Traffickers often take advantage of impoverished communities, luring girls and young women and girls with promises of jobs as maids or nannies in wealthy households in the cities. But, activists say, the reality is very different. (ANI)

U.S. ambassador fights slavery, sex trafficking

chron.com

By Lise Olsen | Saturday, October 27, 2012 | Updated: Saturday, October 27, 2012 10:58pm
Luis CdeBaca was born in New Mexico, where his ancestors settled in the 1500s.
/ courtesy photo
Since 2009, Luis CdeBaca, the U.S. State Department's ambassador-at-large for human trafficking, has been an advocate for trafficking victims worldwide.
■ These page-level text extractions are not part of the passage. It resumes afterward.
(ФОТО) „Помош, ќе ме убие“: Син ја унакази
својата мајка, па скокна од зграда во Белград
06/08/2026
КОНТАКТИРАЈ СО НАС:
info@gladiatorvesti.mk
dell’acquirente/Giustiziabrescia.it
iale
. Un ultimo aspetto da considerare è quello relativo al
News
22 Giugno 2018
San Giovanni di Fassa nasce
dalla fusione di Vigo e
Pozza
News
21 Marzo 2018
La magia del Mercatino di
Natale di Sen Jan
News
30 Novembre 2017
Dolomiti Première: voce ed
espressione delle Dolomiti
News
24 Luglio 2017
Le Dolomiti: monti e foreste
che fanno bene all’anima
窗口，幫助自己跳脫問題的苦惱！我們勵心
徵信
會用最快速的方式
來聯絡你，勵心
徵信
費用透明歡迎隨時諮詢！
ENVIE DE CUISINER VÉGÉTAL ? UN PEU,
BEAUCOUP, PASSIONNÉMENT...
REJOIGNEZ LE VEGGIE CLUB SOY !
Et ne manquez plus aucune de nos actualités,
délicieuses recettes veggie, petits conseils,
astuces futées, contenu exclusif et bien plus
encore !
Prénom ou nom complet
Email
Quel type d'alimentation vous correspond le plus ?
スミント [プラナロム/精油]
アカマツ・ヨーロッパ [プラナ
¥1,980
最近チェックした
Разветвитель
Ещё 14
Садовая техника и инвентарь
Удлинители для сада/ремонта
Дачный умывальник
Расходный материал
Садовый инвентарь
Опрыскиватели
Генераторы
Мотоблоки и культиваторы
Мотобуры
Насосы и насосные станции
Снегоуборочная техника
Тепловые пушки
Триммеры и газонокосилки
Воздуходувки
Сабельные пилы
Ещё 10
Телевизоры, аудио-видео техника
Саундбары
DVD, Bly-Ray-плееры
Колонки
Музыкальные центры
CdeBaca oversees the State Department's annual reports on all countries' efforts to address modern slavery. He visited Houston this week to speak at Rice University and sat down with the Chronicle for an interview.
Q: Are the cantina-based sex-trafficking rings we've seen in federal cases in Houston unique to this region?
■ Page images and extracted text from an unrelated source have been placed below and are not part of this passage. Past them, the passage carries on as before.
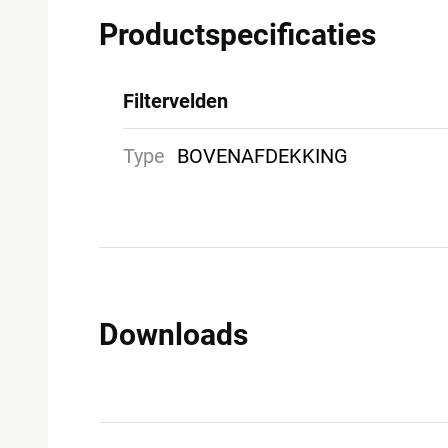
Productspecificaties
Filtervelden
Type
BOVENAFDEKKING
Downloads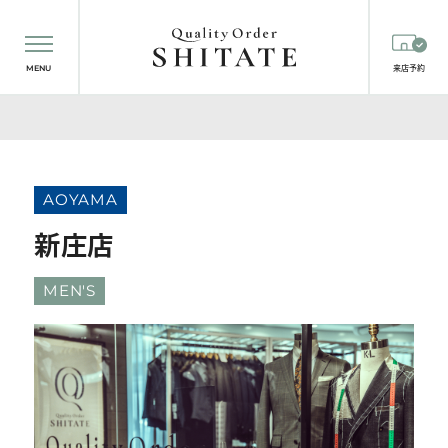
MENU
来店予約
AOYAMA
新庄店
MEN'S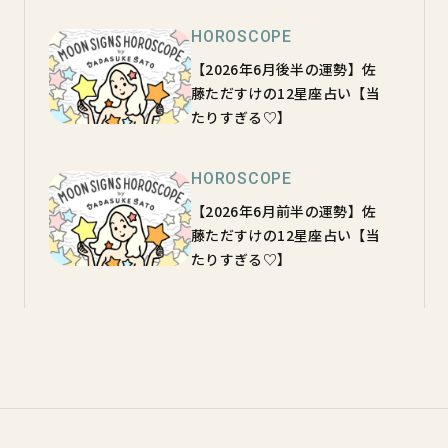
HOROSCOPE
【2026年6月後半の運勢】佐
藤ただすけの12星座占い【当
たりすぎる♡】
HOROSCOPE
【2026年6月前半の運勢】佐
藤ただすけの12星座占い【当
たりすぎる♡】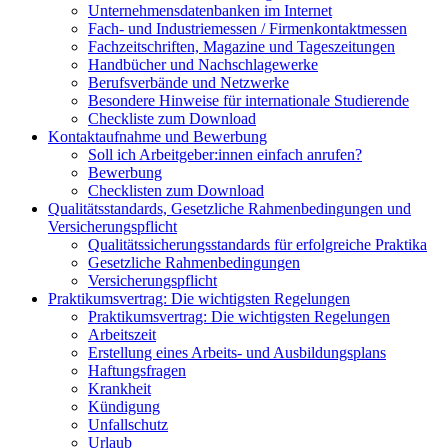
Unternehmensdatenbanken im Internet
Fach- und Industriemessen / Firmenkontaktmessen
Fachzeitschriften, Magazine und Tageszeitungen
Handbücher und Nachschlagewerke
Berufsverbände und Netzwerke
Besondere Hinweise für internationale Studierende
Checkliste zum Download
Kontaktaufnahme und Bewerbung
Soll ich Arbeitgeber:innen einfach anrufen?
Bewerbung
Checklisten zum Download
Qualitätsstandards, Gesetzliche Rahmenbedingungen und
Versicherungspflicht
Qualitätssicherungsstandards für erfolgreiche Praktika
Gesetzliche Rahmenbedingungen
Versicherungspflicht
Praktikumsvertrag: Die wichtigsten Regelungen
Praktikumsvertrag: Die wichtigsten Regelungen
Arbeitszeit
Erstellung eines Arbeits- und Ausbildungsplans
Haftungsfragen
Krankheit
Kündigung
Unfallschutz
Urlaub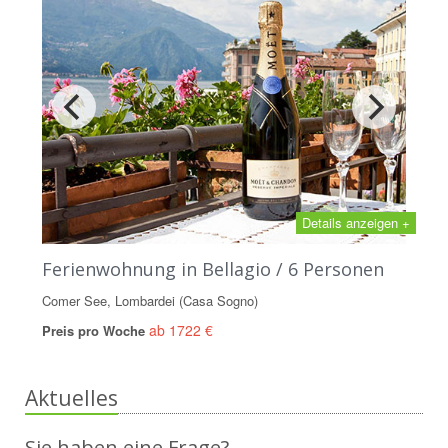
Details anzeigen +
Ferienwohnung in Bellagio / 6 Personen
Comer See, Lombardei (Casa Sogno)
ab 1722 €
Preis pro Woche
Aktuelles
Sie haben eine Frage?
A: These aren't as common elsewhere. Tlaxcala, Mexico- based human slavery rings were historically the suppliers of prostitutes to Mexico City - then they began to export in the last decade. "We saw them here (in Houston cantinas) first and then they popped up in New York as flat-out prostitution."
In Houston, sex trafficking is often "masked by Central American cantina culture. … Along with the hierarchical organized crime groups, there are individual opportunists."
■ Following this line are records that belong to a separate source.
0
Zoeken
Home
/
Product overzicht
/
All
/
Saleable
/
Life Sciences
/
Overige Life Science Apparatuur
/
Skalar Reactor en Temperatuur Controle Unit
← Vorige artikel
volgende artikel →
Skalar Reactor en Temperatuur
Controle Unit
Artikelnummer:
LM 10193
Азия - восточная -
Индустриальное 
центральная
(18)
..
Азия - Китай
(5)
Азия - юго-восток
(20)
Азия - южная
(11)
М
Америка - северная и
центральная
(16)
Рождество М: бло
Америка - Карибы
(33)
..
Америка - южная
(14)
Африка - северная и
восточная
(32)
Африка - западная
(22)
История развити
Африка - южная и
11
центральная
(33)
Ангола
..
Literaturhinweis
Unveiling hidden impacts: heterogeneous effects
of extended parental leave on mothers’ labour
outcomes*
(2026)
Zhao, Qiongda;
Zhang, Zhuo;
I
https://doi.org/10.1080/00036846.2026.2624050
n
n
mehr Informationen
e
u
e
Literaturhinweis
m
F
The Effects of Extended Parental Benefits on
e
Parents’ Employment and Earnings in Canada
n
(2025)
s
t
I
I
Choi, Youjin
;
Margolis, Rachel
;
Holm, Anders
Q: Is Houston truly a hub for human trafficking?
A: Houston is home to a human-trafficking task force that's considered a model for the rest of the country. "You're finding more cases in Houston because you've got more watchmen on the watchtower …"
"Houston is one of the major cities of the world and (human trafficking arrives here) not because it is a transit point, but because people from all over the world come to work in Houston. … Because Houston is a destination city, it's a place where exploitation happens."
"I don't want cities to get into a back-patting contest: 'We're the worst.' "
Q: Recently, teen trafficking victims in Houston were awarded $600,000 from the sale of bars and properties linked to a trafficking ring. But the judge awarded money only to teenagers and excluded older victims.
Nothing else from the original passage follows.